Was mache ich falsch?


----------



## SE (13. Mai 2011)

Also erstmal : x64 ist schon mal nich so super weil 1) kein Browser-Plugin mitgeliefert wird da der IE der einzige 64-Bit Browser ist und Sun dafür kein extra Plugin erstellen will ... 2) mit dem JDK-x64 erstellte class-Files kann man aus welchem Grund auch immer nicht immer mit einer x86-VM starten *einiges geht , anderes nicht* ...
Aber was meinst du mit : "die 64er setzt keine Pfade" ... macht die normaler 32er auch nicht alleine. Oder bezihst du dich auf Eclipse ?
Da du ja den Installer vom 64-Bit Java gestartet bekommen hast ist dein System folglich auch 64-Bit. Frage wäre jetzt : welche Version genau ? Home Basic / Premium , Professional , Ultimate ? ... Ich weis nicht ob die x64er ne bestimmte Mindestanforderug hat ... aber du solltest auch nur mit dem x86-JDK entwickeln da dadurch sichergestellt ist das dann die damit erstellen class-Files auch mit anderes VM's laufen. Beim 64er wie gesagt musst du deine User drauf Hinweisen das x64-Java benötigt wird, welches die oben genannten Nachteile hat. Auch hat nicht jeder ein 64-Bit OS , z.B. XP ... gibt es als 64-Bit Version nur die US-Variante mit DE-Sprachpaket. Außerdem hat XP x64 einige Hardwaremacken *ich spreche aus Erfahrung*


----------



## genodeftest (13. Mai 2011)

@wachteldonk:
Das Problem mit dem Pfad ist bekannt. C:\Programme\Java\jdk1.6.0_25\bin ist nicht korrekt.
Bist du dir sicher, dass das JDK 64Bit vollständig und sauber deinstalliert ist? Zur Not den Ordner manuell löschen.

Wichtig ist, dass du Eclipse und Java vom gleichen Typ nutzt, also Eclipse x86 mit JDK x86 und Eclipse x64 mit JDK x64, weil Eclipse auch plattformabhängige Features des JDK nutzt.

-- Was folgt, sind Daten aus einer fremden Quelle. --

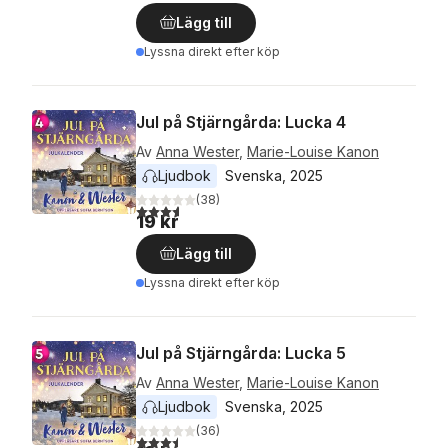
Lägg till
Lyssna direkt efter köp
Jul på Stjärngårda: Lucka 4
Av
Anna Wester
,
Marie-Louise Kanon
Ljudbok
Svenska
, 
2025
(
38
)
3,6
utav 5 stjärnor. Totalt antal röster:
19 kr
Lägg till
Lyssna direkt efter köp
Jul på Stjärngårda: Lucka 5
Av
Anna Wester
,
Marie-Louise Kanon
Ljudbok
Svenska
, 
2025
(
36
)
3,5
utav 5 stjärnor. Totalt antal röster:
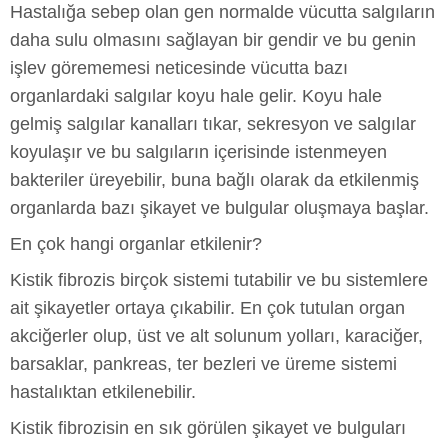
Hastalığa sebep olan gen normalde vücutta salgıların
daha sulu olmasını sağlayan bir gendir ve bu genin
işlev görememesi neticesinde vücutta bazı
organlardaki salgılar koyu hale gelir. Koyu hale
gelmiş salgılar kanalları tıkar, sekresyon ve salgılar
koyulaşır ve bu salgıların içerisinde istenmeyen
bakteriler üreyebilir, buna bağlı olarak da etkilenmiş
organlarda bazı şikayet ve bulgular oluşmaya başlar.
En çok hangi organlar etkilenir?
Kistik fibrozis birçok sistemi tutabilir ve bu sistemlere
ait şikayetler ortaya çıkabilir. En çok tutulan organ
akciğerler olup, üst ve alt solunum yolları, karaciğer,
barsaklar, pankreas, ter bezleri ve üreme sistemi
hastalıktan etkilenebilir.
Kistik fibrozisin en sık görülen şikayet ve bulguları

Wenn das stimmt, solltest du überprüfen, dass in der Umgebungsvariablen %PATH% der Ordner innerhalb der JRE des JDKs angegeben ist, in dem die Datei "jvm.dll" liegt.


----------



## genodeftest (13. Mai 2011)

@ SPiKEe:
Ich muss dir massiv widersprechen, denn einiges von dem was du schreibst ist definitiv falsch:


> x64 ist schon mal nich so super weil 1) kein Browser-Plugin mitgeliefert wird


Falsch, bei Java x64 wird genauso wie bei Java x86 ein Browser-Plugin mitgeliefert.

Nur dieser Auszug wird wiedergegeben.